§ **Exercise goal**:
I'd like the data below restated word for word, with the pictures left out.

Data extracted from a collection
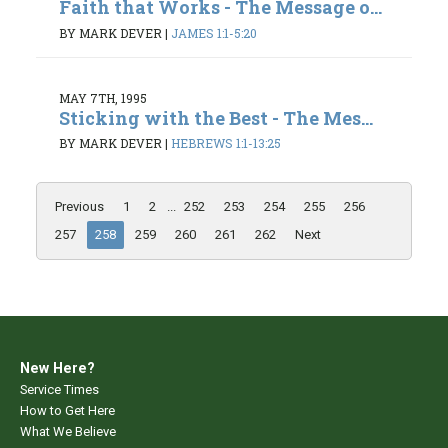
Faith that Works - The Message o...
BY MARK DEVER
|
JAMES 1:1-5:20
MAY 7TH, 1995
Sticking with the Best - The Mes...
BY MARK DEVER
|
HEBREWS 1:1-13:25
Previous
1
2
...
252
253
254
255
256
257
258
259
260
261
262
Next
New Here?
Service Times
How to Get Here
What We Believe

§ **Answer to this exercise**:
Faith that Works - The Message o...
BY MARK DEVER
|
JAMES 1:1-5:20
MAY 7TH, 1995
Sticking with the Best - The Mes...
BY MARK DEVER
|
HEBREWS 1:1-13:25
Previous
1
2
...
252
253
254
255
256
257
258
259
260
261
262
Next
New Here?
Service Times
How to Get Here
What We Believe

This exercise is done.